Records for this task:
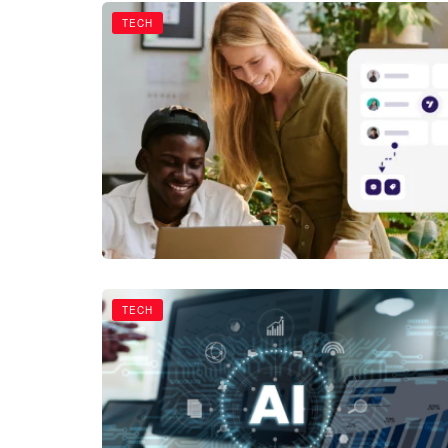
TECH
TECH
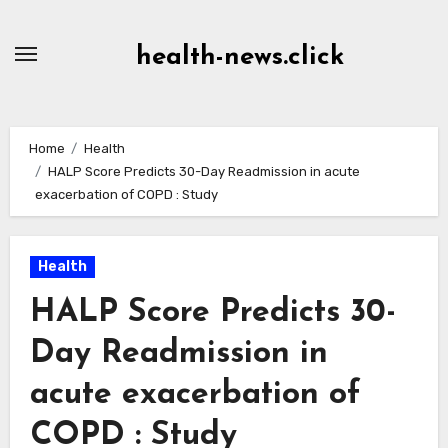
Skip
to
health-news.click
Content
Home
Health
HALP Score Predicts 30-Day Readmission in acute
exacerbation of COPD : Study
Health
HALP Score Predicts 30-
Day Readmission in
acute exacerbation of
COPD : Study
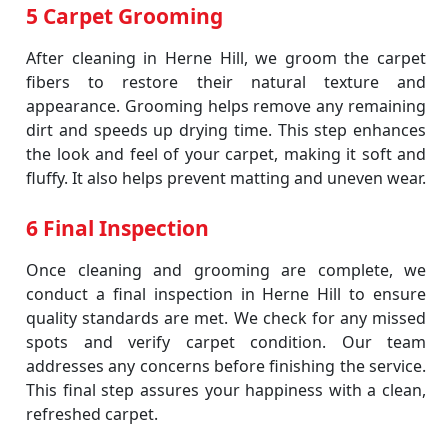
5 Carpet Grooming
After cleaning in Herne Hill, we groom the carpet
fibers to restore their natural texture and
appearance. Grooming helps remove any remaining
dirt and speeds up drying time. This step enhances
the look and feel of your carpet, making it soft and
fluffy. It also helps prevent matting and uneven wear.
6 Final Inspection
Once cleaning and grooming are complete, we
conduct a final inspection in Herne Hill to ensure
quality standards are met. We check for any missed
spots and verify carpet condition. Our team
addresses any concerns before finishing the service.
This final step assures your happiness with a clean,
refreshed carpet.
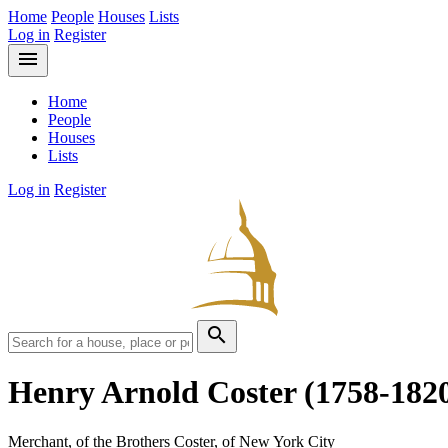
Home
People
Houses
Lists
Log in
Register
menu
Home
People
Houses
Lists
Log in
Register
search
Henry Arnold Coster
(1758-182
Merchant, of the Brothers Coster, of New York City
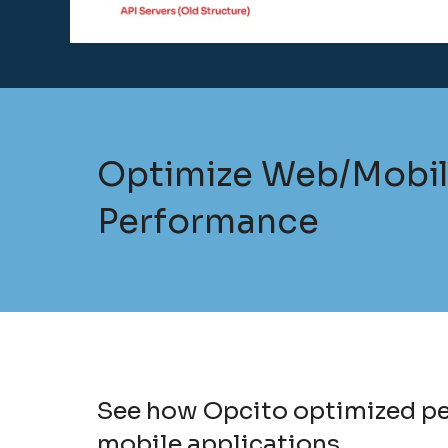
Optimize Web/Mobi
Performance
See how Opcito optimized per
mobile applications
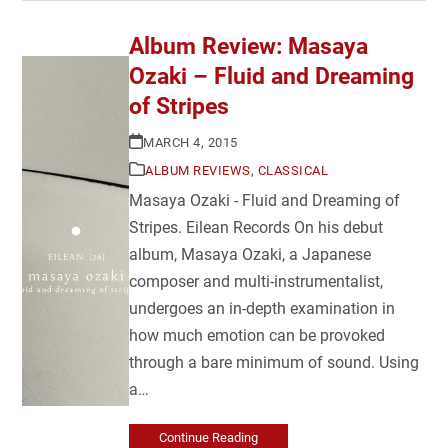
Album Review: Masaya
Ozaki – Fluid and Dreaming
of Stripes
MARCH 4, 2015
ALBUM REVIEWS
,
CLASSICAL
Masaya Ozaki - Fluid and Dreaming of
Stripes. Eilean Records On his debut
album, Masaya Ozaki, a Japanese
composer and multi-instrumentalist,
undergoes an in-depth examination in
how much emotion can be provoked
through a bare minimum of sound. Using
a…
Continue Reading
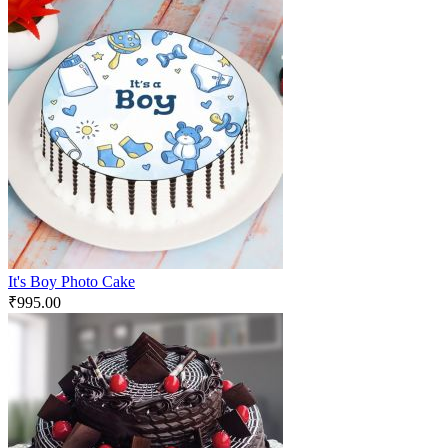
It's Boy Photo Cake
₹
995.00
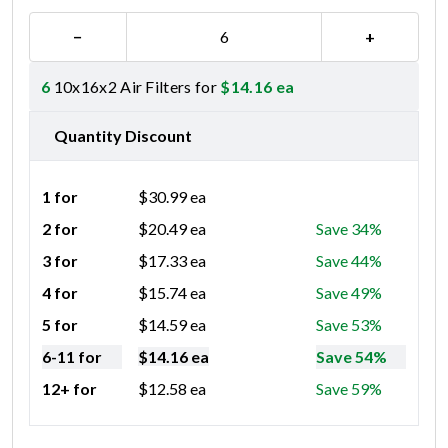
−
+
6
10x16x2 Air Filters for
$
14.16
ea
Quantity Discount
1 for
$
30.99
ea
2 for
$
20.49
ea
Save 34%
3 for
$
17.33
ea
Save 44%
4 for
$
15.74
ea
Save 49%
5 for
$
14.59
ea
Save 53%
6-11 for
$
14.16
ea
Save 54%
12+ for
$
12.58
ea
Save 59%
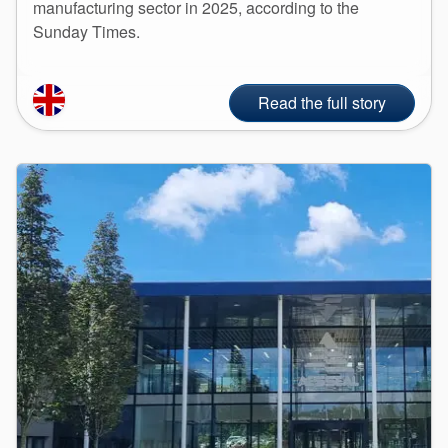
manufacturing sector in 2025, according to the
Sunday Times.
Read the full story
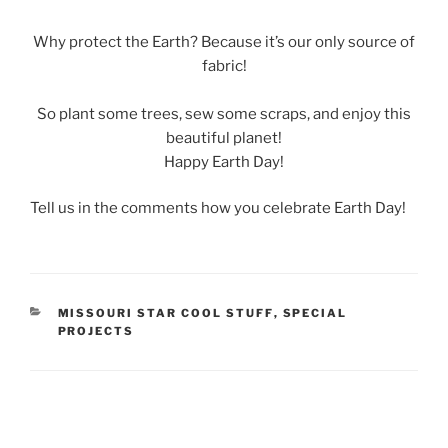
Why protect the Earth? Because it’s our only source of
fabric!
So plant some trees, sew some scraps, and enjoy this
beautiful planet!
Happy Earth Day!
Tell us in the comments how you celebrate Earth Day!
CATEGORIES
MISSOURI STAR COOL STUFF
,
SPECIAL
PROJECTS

Problem to solve: Return every record exactly, leaving out the pictures.

Exercise output:
TECH
TECH
Skip
to
health-news.click
Content
Home
Health
HALP Score Predicts 30-Day Readmission in acute
exacerbation of COPD : Study
Health
HALP Score Predicts 30-
Day Readmission in
acute exacerbation of
COPD : Study
5 Carpet Grooming
After cleaning in Herne Hill, we groom the carpet
fibers to restore their natural texture and
appearance. Grooming helps remove any remaining
dirt and speeds up drying time. This step enhances
the look and feel of your carpet, making it soft and
fluffy. It also helps prevent matting and uneven wear.
6 Final Inspection
Once cleaning and grooming are complete, we
conduct a final inspection in Herne Hill to ensure
quality standards are met. We check for any missed
spots and verify carpet condition. Our team
addresses any concerns before finishing the service.
This final step assures your happiness with a clean,
refreshed carpet.
Home
People
Houses
Lists
Log in
Register
menu
Home
People
Houses
Lists
Log in
Register
search
Henry Arnold Coster
(1758-182
Merchant, of the Brothers Coster, of New York City
Optimize Web/Mobi
Performance
See how Opcito optimized per
mobile applications
Album Review: Masaya
Ozaki – Fluid and Dreaming
of Stripes
MARCH 4, 2015
ALBUM REVIEWS
,
CLASSICAL
Masaya Ozaki - Fluid and Dreaming of
Stripes. Eilean Records On his debut
album, Masaya Ozaki, a Japanese
composer and multi-instrumentalist,
undergoes an in-depth examination in
how much emotion can be provoked
through a bare minimum of sound. Using
a…
Continue Reading
It's Boy Photo Cake
₹
995.00
−
+
6
10x16x2 Air Filters for
$
14.16
ea
Quantity Discount
1 for
$
30.99
ea
2 for
$
20.49
ea
Save 34%
3 for
$
17.33
ea
Save 44%
4 for
$
15.74
ea
Save 49%
5 for
$
14.59
ea
Save 53%
6-11 for
$
14.16
ea
Save 54%
12+ for
$
12.58
ea
Save 59%
manufacturing sector in 2025, according to the
Sunday Times.
Read the full story
Why protect the Earth? Because it’s our only source of
fabric!
So plant some trees, sew some scraps, and enjoy this
beautiful planet!
Happy Earth Day!
Tell us in the comments how you celebrate Earth Day!
CATEGORIES
MISSOURI STAR COOL STUFF
,
SPECIAL
PROJECTS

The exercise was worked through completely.